Super Scribblenauts

Super Scribblenauts

Rating: E

Score: 9.5/10

                Every day, every minute of every hour, we process information and manage it accordingly. Few games tap into this deep psychological thinking, but one year ago Scribblenauts tried very hard to do just that. Fun, and based on thinking rather than being lead around to shoot/kill things, it offered a breath of fresh air at the time, but suffered from limitations (which it almost made up for in the sheer number of amazing "I can spawn that?!?" moments). A year later, and a game later, and expectations rise. Does Super Scribblenauts deliver? This game is only available for the Nintendo DS.

                What is Scribblenauts? Scribblenauts is a game built around using your creative abilities to overcome obstacles, the catch being there are three dictionaries worth of words included in the game. Failure was not simply "cheap shots" or "lucky breaks"; it was you versus the system, brain vs brain. It didn't have a few things, other than the obvious copyrighted (mostly copyrighted) material, no alcohol, obscenities, or drugs-related objects. Every other word that exists (or just about- you'd be hard-pressed to prove otherwise) gets crammed in.

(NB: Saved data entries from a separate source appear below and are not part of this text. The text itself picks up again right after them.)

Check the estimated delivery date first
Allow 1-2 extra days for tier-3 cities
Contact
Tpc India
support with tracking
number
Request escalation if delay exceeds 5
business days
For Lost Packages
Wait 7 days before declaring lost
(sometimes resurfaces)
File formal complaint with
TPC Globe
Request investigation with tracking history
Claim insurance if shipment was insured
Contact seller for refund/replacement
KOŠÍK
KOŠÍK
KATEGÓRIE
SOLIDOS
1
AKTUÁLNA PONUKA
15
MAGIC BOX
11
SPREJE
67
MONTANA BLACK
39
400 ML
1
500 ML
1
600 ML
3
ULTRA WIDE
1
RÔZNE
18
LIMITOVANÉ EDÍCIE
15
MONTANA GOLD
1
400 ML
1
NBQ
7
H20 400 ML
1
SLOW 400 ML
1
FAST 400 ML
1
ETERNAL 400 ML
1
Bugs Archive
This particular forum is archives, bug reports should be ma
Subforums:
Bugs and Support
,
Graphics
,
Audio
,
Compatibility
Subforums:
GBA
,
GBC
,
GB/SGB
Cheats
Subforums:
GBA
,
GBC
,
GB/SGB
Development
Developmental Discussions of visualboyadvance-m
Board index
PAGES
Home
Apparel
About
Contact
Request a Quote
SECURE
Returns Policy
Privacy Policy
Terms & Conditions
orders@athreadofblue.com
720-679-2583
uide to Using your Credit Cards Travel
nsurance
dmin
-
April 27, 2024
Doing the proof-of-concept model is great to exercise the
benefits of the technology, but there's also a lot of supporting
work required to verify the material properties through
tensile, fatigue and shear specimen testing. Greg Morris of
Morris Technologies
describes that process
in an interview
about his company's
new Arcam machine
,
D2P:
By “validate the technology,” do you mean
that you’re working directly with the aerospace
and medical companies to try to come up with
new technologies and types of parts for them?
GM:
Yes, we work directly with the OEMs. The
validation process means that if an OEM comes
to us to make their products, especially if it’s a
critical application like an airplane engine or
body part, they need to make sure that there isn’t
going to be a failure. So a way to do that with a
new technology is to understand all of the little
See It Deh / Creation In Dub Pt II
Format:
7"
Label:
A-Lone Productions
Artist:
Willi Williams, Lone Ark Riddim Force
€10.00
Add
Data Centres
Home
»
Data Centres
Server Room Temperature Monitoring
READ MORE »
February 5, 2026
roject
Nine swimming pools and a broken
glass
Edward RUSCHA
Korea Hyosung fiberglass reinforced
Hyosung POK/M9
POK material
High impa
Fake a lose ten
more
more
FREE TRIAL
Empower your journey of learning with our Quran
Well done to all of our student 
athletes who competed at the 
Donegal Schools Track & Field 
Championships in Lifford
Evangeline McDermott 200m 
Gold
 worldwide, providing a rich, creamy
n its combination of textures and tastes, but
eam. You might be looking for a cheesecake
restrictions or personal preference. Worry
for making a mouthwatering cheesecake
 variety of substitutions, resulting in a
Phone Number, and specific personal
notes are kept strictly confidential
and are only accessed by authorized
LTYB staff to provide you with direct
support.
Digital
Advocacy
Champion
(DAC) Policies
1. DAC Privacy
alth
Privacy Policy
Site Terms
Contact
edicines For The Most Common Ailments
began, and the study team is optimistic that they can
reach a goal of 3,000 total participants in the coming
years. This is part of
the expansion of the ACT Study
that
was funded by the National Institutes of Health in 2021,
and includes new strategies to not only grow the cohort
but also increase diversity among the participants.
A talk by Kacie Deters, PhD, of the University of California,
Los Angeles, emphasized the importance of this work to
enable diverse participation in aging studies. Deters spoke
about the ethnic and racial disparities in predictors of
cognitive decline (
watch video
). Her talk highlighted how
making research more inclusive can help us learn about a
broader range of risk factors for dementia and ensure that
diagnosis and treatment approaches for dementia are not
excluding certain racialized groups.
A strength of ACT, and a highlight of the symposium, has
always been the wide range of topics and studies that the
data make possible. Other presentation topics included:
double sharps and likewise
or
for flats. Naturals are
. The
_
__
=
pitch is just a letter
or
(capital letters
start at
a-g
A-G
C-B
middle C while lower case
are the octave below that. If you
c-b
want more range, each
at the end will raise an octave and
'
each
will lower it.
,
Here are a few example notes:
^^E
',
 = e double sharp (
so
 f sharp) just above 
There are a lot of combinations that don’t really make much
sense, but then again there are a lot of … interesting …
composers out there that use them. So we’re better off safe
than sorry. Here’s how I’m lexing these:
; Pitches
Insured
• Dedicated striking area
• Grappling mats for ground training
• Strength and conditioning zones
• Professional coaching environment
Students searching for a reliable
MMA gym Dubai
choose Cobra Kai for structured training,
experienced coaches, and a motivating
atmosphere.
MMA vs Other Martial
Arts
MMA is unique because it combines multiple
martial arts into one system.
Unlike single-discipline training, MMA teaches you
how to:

                One thing that Super Scribblenauts has over its predecessor is the addition of adjectives.  An adjective describes a noun. Awesome? Oh yes it is. Mythical gods, cars, guns, scientific breakthroughs, people, and otherwise aren't limited to a single color, or by their preset features in the slightest with the correct adjectives. The mythical god Kraken, for example, can be described as a "Rideable Rainbow Obese Flying Magic Huge Flaming Gentlemanly Kraken" and you can only picture the creature that spawns. It's a huge, rainbow, slightly chubby, flaming serpent with a top hat and monocle who flies around and shoots items  and you have the option to ride this monster around. I mean, that's satisfying to your ego.

                Other than being completely dazzled by the addition of adjectives, the "story" hasn't improved, i.e. there's still a lack thereof. The main game is just multiple challenges; you must gingerly choose words (and sometimes adjectives are mandatory as well) to complete some random objective. It starts off easy, and quickly gets pretty mind-blowing. It might not even be so bad if you didn't know you're only limited by your brain's creative ability along with the ability to assess the situation at hand. Even with all that, it's not a terribly long game.

                Most of the challenges demand just any object of fitting characteristics, so you bypass the need for a single object with a really complex adjective-filled super-object of completely unrelated (but fitting) proportions, characteristics, etc.. Your ability to use adjectives will be tested during adjective stages, where the game gives you a handful of  completely unrelated objects and tells you to create one single object relating the features of all those objects, usually needing a friend or two to make fitting adjectives. It starts off as just adding related adjectives to some object, but gets really tricky.

                The main mode you'll probably spend all of your time in is the title screen, offering (as in the last game) a large space to unleash creativity, and most importantly to test the system. This time, you got a lot more system to test, and it becomes a brain fest (the more people to help, the better it gets). Even if there's some disappointing moments where an adjective you strongly believe should exist doesn't ("blood-sucking" was one of mine), you have to realize there's a million to balance that out (zombie is an adjective, REALLY?). Even at best, you feel like you're only jogging the system, who almost enjoys you inputting too many adjectives to count and some completely random object most people don't even realize exist (more Cthulu, anyone? How about Longcat?). In fact, it keeps tally of ALL your adjectives (up to 40-50ish, which if you can even collect that many, you should be proud, champ).

                If you never played the original Scribblenauts, the addition of adjectives probably means little. Most people who were fortunate enough to play the original would know it was crushing to not have a long enough ladder, or a rock that was too small, or whatever silly nonsense that having adjectives would've fixed. Along with that, you can make much better objects with adjectives (refer back to my Kraken description, which is most definitely more awesome than a normal variation). It offers more freedom in a game based around freedom.

                Perhaps there’s not the polished quality of a lot of Game Of The Year games, but it offers something unique and fresh: a relaxed game where your cranium is the player. Thinking rather than shooting or adventuring in some tedious way is such a new approach, and in the end delivers a much more satisfying game. It's good to pick up a fun educational (kind of) game for once.